Trends are not covered in this report, but were covered in the 2003-04 report.

Community injury

Around 356,000 community injury cases resulted in hospitalisation in 2004-05. Most (86%) were unintentional injuries, with the remainder considered to be intentional (such as from assaults or incidents of self-harm).

The leading cause of hospitalised injury in 2004-05 was an unintentional fall, accounting for over one-third of all community injury cases (126,800 cases).

Unlike most other types of community injury, females outnumbered males in unintentional fall injury cases (55% to 45%). Rates of hospitalised falls cases were particularly high for older Australians. Slips, trips and stumbles were the most common cause of hospitalised falls.

Transport accidents were the second most common cause of hospitalised community injuries (14% or 51,000 cases). Most hospitalised transport injury cases involved males (68%) and rates were highest for people aged 10-29 years.

Sport-related injuries accounted for around 37,300 cases, with football injuries (Australian Rules, soccer, rugby league and rugby union) being by far the most prevalent (13,600 cases overall, 12,700 for males).

There were an estimated 23,900 hospitalised injury cases due to self-harm. Female cases outnumbered male cases by 14,900 to 9,000.

Nearly 1.5 million patient-days were attributed to hospitalised community injury in 2004-05 and the average length of stay per community injury case was 4.0 days.

Complications of surgical and medical care

An estimated 69,700 hospitalised injury cases in 2004-05 were attributed to complications of surgical and medical care.

As for community injury cases, rates of complications cases increased markedly with age, but unlike community injuries, complications rates for older males were significantly higher than those for females from the age of 60 years onwards.

The vast majority (96%) of cases with complications as a principal diagnosis were attributed to surgical or medical procedures causing an abnormal reaction or later complication in the patient, without mention of misadventure at the time of the procedure.

Nearly half a million patient-days were attributed to hospitalised complications of surgical and medical care in 2004-05 and the average length of stay per case was 6.4 days.

Injuries in older Australians

While most types of injury have a relatively young age profile (e.g. drowning, burns and scalds, assault), the highest rates of hospitalised community injury cases overall are observed for older Australians.

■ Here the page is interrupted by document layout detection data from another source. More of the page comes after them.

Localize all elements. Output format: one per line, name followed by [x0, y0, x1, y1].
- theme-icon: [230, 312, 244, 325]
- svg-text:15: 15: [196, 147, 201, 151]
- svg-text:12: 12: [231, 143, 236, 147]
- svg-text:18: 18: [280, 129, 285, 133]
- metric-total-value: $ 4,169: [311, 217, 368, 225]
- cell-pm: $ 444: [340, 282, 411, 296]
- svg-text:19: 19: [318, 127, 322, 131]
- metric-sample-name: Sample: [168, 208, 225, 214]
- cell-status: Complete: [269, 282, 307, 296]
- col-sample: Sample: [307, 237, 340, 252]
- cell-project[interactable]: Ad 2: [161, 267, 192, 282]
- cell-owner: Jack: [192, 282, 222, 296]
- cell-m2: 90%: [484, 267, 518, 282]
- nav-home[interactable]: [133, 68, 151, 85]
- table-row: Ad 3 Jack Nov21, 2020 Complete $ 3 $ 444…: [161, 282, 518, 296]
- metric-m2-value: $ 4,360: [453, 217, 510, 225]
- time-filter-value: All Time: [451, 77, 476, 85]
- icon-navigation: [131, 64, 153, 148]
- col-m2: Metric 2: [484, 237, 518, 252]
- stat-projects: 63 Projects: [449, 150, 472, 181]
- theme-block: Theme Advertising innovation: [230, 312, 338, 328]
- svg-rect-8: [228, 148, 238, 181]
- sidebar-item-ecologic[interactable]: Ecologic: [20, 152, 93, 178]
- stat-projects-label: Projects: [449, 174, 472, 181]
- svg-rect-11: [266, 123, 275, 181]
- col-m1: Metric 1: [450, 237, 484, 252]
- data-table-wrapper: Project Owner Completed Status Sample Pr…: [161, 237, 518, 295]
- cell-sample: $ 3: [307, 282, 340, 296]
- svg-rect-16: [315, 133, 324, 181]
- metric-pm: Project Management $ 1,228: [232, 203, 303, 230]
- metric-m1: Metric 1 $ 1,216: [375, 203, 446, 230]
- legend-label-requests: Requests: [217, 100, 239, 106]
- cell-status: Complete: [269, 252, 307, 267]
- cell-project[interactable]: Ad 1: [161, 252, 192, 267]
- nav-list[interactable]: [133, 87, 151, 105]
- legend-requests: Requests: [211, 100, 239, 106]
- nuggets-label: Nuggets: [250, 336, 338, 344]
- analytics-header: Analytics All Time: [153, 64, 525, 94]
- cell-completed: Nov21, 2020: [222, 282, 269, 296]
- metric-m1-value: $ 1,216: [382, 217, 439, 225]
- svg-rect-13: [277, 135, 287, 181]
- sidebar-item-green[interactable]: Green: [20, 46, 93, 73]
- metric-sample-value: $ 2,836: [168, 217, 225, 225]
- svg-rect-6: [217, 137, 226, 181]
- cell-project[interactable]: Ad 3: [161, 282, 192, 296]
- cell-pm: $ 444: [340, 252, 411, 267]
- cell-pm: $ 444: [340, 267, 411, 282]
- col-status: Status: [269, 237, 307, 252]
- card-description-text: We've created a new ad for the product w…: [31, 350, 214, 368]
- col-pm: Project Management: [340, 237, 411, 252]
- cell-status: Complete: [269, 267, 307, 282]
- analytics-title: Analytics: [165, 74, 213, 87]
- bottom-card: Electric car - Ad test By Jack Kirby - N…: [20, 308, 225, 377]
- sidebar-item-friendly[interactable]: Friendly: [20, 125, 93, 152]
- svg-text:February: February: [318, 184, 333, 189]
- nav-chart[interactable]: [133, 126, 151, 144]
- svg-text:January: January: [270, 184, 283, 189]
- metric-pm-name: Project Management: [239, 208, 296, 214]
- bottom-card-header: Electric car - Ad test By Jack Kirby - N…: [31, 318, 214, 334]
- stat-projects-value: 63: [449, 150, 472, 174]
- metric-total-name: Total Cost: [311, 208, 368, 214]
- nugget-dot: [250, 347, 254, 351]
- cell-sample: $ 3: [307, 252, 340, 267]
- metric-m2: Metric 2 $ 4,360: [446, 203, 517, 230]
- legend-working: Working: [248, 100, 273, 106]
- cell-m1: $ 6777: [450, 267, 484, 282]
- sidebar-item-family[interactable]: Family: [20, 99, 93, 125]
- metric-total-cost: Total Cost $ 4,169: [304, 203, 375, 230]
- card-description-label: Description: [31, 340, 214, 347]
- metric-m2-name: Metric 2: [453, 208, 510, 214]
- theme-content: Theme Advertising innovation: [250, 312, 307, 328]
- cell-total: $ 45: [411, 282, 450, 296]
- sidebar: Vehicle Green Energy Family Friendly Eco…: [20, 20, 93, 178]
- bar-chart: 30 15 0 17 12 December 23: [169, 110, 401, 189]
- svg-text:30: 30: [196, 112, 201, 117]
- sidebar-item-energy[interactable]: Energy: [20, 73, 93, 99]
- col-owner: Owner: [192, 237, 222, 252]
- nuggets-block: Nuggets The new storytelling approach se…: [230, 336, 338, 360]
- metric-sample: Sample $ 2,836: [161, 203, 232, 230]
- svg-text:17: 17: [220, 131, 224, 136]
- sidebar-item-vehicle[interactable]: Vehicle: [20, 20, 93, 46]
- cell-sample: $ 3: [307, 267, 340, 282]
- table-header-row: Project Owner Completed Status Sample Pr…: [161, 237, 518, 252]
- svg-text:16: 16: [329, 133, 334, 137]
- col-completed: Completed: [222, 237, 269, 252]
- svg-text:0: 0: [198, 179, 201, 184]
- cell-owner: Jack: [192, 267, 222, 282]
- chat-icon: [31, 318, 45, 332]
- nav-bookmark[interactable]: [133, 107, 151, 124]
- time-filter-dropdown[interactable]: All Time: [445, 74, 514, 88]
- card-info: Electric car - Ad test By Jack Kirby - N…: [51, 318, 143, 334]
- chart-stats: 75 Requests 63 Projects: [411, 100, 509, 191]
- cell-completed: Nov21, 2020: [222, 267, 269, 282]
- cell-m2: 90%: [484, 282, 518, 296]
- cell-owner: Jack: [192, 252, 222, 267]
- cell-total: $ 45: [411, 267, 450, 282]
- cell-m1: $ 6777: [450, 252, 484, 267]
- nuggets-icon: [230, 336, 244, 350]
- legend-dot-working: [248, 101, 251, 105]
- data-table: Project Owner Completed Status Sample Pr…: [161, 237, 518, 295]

This is largely due to extremely high rates of fall-related injuries, but elevated rates for people aged 65 years and older were observed for a number of other injury types in 2004-05.

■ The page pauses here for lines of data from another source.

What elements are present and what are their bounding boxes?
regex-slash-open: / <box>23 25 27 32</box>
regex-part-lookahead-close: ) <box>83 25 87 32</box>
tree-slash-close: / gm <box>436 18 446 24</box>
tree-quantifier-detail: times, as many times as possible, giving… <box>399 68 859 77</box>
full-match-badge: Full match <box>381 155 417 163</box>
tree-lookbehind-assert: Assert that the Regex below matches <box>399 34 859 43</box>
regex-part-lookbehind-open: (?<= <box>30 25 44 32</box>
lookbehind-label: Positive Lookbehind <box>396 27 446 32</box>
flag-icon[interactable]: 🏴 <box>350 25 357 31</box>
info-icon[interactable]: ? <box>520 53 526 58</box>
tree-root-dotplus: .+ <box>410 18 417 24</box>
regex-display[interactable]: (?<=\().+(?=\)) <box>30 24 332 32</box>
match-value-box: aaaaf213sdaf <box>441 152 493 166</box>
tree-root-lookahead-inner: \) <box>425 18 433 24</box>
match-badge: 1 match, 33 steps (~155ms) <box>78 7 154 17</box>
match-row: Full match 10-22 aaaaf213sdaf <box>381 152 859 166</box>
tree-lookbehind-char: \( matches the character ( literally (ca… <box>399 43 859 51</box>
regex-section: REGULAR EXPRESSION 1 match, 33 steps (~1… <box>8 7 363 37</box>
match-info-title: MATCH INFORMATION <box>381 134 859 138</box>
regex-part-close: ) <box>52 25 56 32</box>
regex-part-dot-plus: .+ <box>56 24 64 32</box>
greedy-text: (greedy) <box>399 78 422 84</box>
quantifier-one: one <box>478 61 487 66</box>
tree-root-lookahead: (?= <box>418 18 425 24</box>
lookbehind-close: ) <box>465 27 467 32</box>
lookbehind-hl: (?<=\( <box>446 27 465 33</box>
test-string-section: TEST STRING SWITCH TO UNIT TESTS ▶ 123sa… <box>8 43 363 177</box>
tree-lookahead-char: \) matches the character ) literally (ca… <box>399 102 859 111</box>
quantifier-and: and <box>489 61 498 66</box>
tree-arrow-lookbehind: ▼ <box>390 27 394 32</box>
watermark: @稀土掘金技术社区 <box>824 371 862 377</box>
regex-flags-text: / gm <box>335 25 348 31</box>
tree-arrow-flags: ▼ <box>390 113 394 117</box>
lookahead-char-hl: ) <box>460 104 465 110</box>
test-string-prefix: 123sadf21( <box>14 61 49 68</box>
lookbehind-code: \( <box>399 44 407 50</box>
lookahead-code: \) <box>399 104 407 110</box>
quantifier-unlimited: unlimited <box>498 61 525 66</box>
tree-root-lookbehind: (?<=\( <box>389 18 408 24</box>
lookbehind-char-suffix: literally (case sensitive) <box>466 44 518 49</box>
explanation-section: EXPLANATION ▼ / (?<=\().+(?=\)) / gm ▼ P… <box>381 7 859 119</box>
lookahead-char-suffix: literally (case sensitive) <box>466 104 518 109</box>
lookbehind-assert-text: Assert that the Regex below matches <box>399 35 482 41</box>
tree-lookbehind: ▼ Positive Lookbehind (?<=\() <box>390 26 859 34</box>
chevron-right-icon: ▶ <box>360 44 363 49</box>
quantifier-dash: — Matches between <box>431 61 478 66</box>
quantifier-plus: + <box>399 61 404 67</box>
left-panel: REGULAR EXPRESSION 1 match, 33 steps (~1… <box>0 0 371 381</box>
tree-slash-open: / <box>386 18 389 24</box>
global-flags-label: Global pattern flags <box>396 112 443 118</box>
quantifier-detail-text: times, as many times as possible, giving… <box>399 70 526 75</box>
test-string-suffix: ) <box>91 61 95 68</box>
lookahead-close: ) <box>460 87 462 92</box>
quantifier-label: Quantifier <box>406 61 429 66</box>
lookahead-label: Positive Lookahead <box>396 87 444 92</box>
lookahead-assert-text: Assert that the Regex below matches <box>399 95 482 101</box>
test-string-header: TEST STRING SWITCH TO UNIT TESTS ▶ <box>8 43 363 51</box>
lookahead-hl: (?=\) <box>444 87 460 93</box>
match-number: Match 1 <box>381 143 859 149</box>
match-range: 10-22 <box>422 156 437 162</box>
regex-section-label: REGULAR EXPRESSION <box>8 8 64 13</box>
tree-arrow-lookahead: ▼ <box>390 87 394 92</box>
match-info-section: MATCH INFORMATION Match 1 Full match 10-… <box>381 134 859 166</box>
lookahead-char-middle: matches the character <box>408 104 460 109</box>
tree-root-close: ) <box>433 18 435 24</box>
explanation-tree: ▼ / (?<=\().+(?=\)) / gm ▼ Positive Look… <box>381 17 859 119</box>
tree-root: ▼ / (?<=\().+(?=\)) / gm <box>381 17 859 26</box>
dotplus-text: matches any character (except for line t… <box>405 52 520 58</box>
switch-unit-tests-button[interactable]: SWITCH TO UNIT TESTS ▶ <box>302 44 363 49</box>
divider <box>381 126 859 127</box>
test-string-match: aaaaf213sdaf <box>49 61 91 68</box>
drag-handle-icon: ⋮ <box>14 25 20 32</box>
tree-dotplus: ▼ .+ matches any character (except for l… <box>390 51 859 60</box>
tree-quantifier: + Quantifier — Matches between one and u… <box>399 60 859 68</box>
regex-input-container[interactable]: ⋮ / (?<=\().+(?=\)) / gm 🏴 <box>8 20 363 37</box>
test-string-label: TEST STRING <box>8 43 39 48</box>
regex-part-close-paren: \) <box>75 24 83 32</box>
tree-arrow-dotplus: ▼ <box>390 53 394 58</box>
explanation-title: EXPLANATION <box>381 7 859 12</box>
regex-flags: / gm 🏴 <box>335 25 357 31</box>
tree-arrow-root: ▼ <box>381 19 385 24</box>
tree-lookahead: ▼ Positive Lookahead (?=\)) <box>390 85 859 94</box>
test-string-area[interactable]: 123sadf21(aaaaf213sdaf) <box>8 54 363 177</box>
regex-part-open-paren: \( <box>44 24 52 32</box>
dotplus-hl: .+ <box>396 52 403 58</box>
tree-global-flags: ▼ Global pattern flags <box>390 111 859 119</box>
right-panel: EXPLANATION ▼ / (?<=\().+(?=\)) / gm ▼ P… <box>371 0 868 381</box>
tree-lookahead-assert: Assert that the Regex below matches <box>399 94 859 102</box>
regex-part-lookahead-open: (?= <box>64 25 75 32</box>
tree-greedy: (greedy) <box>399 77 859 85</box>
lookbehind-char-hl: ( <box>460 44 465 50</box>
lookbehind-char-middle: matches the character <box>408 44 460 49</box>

Rates of transport-related injuries had an almost bi-modal age distribution, with a second peak in rates noted for older people following relatively low rates of transport injuries for middle-aged adults. Rates of cases involving older car drivers and car passengers demonstrated this pattern, as did rates for older pedestrians.

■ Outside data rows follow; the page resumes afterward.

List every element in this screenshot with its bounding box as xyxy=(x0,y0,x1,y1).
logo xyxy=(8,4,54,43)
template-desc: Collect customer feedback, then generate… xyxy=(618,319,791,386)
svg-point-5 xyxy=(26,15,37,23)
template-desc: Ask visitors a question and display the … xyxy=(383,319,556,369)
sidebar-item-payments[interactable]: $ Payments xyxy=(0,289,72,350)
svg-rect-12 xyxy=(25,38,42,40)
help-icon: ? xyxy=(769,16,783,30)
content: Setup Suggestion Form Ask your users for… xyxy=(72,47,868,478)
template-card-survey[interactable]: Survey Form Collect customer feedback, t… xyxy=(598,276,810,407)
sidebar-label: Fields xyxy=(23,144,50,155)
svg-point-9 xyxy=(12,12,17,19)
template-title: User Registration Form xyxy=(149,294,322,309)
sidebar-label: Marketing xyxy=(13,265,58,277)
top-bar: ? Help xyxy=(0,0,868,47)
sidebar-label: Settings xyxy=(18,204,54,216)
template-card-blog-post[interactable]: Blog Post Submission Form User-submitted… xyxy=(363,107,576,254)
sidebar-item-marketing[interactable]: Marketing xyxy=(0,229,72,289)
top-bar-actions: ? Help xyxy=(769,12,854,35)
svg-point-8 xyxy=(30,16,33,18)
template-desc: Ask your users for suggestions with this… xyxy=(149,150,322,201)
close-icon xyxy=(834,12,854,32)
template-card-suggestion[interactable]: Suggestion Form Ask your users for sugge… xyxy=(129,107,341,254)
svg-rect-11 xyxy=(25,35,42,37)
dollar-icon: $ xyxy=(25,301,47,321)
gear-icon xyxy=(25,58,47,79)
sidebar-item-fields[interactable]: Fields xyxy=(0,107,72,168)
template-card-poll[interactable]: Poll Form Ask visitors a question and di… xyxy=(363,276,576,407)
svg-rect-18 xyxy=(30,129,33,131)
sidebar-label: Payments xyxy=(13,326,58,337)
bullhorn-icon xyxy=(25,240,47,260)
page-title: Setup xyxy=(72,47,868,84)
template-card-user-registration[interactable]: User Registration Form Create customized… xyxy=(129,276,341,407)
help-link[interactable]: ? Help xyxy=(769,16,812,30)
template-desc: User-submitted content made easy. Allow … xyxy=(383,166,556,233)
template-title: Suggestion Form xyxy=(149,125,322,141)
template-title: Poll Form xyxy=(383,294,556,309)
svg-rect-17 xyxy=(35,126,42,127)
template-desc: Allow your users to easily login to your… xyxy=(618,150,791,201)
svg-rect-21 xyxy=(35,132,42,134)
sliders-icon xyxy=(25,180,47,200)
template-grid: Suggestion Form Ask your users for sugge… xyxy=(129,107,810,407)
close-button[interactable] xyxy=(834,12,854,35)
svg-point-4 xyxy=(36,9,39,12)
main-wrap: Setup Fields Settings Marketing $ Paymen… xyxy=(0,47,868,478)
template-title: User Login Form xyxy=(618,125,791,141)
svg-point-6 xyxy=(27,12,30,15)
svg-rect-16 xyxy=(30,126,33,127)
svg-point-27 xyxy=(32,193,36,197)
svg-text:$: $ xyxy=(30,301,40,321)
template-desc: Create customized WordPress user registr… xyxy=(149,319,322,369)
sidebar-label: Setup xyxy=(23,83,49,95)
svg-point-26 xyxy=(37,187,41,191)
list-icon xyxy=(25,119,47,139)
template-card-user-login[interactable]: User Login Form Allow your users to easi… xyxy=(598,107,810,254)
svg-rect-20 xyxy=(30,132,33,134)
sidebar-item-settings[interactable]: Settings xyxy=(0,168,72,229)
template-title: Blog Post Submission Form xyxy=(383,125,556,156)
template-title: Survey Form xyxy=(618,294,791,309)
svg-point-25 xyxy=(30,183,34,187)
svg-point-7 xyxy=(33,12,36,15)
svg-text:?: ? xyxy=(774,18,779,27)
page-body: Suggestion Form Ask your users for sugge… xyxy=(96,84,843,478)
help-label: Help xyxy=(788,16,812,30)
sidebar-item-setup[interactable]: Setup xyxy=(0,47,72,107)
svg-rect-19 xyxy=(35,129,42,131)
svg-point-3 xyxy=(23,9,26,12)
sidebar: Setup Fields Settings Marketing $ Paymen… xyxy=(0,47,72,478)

There is some evidence here to suggest that mobility scooter-related injuries might be a growing cause of transport injuries involving older people. Hospital data do not currently contain codes specific to mobility scooters but coding changes have recently been introduced to improve identification of mobility scooters as the cause of transport (and falls) injury from the 2006-07 data year onwards.

Older Australians also had a high rate of hospitalised cases due to accidental poisoning by pharmaceuticals, relative to other adults. Similarly, rates of complications of surgical and medical care cases (including cases attributed to the adverse effects of drugs, medicaments and biological substances in therapeutic use) were much higher for older people than for younger Australians.